Because if you aren’t there for the day to day care of a needy loved one, you have no idea of the sacrifices being made for their care. God will bless those giving the care and precious memories will hopefully be made. Most caregivers make those sacrifices with hearts of love, not looking for rewards.

But make no mistake, caregiving does take a toll on health, freedom, finances and even relationships. And if you’re not there yourself in the battle then do everything you can think of to be supportive. And then pray and research for more ways. And keep on faithfully doing all you can until your loved one has passed.

And then when your loved one does pass away, if there is any inheritance left, seriously pray about giving most of it to the ones who were most there. Give it to the ones who had to arrange for caregiving anytime they needed to leave their own home for a doctor’s appointment, or to buy groceries, or to attend church. Give it to the ones who were talking to the doctors, changing the Depends, and cleaning up the messes. Give it to the ones who slept with a baby monitor on so they could get up as needed during the night to take care of your mom or dad.

Do something to honor those who were there, if you couldn’t be. Do something to bless the ones who held your mom’s wrinkled hand and tried to bring comfort as her breathing became more labored and finally she breathed her last.

And if there’s little or no money left, because the finances were used to bring in private care so your parent could get more attention and better help, or to build a better room or bathroom for their care or whatever, be thankful that there were resources available and that they were used for your Mom or Dad’s benefit.

And don’t even begin to think, “My inheritance is gone!” Because it isn’t an inheritance until the one who earned it is done needing it. It is for their needs, comforts and pleasures. And if a few dollars are left over for their descendants, they should receive it with grateful hearts and then pray about how to use it in a way that will honor the one who left it to them.
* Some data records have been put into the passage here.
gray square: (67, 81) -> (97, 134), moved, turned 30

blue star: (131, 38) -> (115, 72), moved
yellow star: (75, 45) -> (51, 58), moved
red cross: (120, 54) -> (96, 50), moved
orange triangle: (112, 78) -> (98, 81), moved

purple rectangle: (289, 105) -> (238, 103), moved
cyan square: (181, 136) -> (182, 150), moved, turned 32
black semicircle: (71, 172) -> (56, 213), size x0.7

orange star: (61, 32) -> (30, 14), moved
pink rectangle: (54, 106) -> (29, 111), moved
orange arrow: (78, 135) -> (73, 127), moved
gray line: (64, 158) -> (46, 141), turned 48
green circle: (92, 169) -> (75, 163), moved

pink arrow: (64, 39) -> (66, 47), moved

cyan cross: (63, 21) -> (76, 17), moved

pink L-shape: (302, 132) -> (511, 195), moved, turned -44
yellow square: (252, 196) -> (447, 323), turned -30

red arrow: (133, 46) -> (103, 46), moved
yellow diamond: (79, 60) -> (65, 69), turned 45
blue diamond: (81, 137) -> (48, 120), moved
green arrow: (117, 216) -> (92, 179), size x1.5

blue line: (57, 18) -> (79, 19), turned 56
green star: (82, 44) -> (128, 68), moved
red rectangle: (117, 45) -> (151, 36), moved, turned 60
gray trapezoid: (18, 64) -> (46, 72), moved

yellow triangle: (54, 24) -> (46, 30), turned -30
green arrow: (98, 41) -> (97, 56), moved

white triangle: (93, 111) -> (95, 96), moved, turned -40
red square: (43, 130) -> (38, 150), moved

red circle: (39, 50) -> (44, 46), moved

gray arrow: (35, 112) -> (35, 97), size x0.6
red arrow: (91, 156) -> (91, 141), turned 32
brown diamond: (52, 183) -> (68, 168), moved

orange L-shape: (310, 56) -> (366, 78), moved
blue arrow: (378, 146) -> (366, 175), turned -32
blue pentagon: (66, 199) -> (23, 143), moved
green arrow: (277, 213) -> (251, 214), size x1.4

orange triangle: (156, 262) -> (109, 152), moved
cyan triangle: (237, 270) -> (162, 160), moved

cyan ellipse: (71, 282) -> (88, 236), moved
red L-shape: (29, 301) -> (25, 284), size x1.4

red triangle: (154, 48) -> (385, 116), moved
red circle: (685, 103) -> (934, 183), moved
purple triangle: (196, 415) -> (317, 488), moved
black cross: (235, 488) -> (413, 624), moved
(Author’s note: I am not referring to my own loving, helpful, generous family in this post. But I am writing about real concerns that I feel passion about.)
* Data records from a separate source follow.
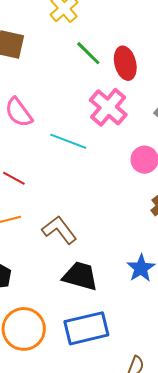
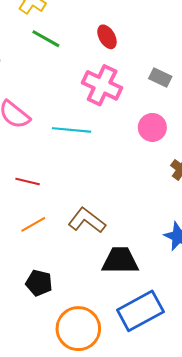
green line: (88, 53) -> (46, 39), moved
red ellipse: (125, 63) -> (107, 37), size x0.7

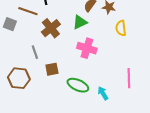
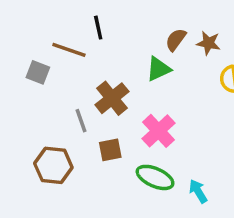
brown cross: (51, 28) -> (112, 98), moved
pink cross: (87, 48) -> (158, 131), moved, turned 30

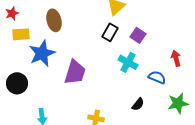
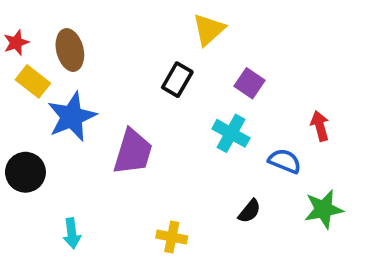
brown ellipse: (54, 20) -> (70, 50), moved
black rectangle: (110, 32) -> (177, 80), moved
yellow rectangle: (21, 34) -> (33, 81), turned 42

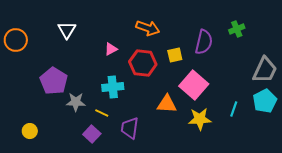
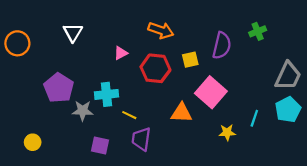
cyan cross: (113, 87) -> (107, 94), moved
yellow line: (102, 113) -> (129, 115), moved
yellow star: (200, 119) -> (227, 132), moved, size x0.7
purple square: (92, 134) -> (100, 145), turned -30

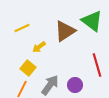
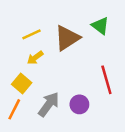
green triangle: (92, 21) -> (100, 26), size x0.7
yellow line: (22, 28) -> (31, 34), moved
  1. Hi –  May I share your thoughts on my Facebook page? I love your writing and have followed you for a while now. Your words need to be heard loud and wide. Thank you so much. Susan Davidson

  2. I agree with you 100%. My husband and I were the caregivers for my parents and it took a toll on us physically and emotionally. I was very blessed to have brothers who were supportive and did whatever they could to help. They also never complained about what money of our parents that my husband and I spent to facilitiate us in their care.
    However, since my brothers did not live nearby, the day to day care, doctor appointments, and hospital stays were up to my husband and I. It was exhausting. No one can know or understand the ins and outs of caring for elderly parents on a day to day basis if they have never done it. It can be quite exhausting, frustrating, and emotionally depressing even when one wants to do it for your parents. The “want to” does not negate the hard circumstances you experience almost daily . I hope what you have written will make others more aware of the sacrifices made by caregivers and willing ,not only to show caregivers deserved appreciation, but also, monetary compensation when needed. My brothers were appreciative to my husband and I and told us so,. They never quibbled with us about spending my parents money in order to help them so I consider myself blessed. Siblings, especially, I feel need to be openly expressive in showing their gratitude to other siblings who take on the hard task of caring for their parents. Open appreciation and acknowledgement of sacrifices made by caregivers can go a long way in helping them deal with what can be a very difficult time.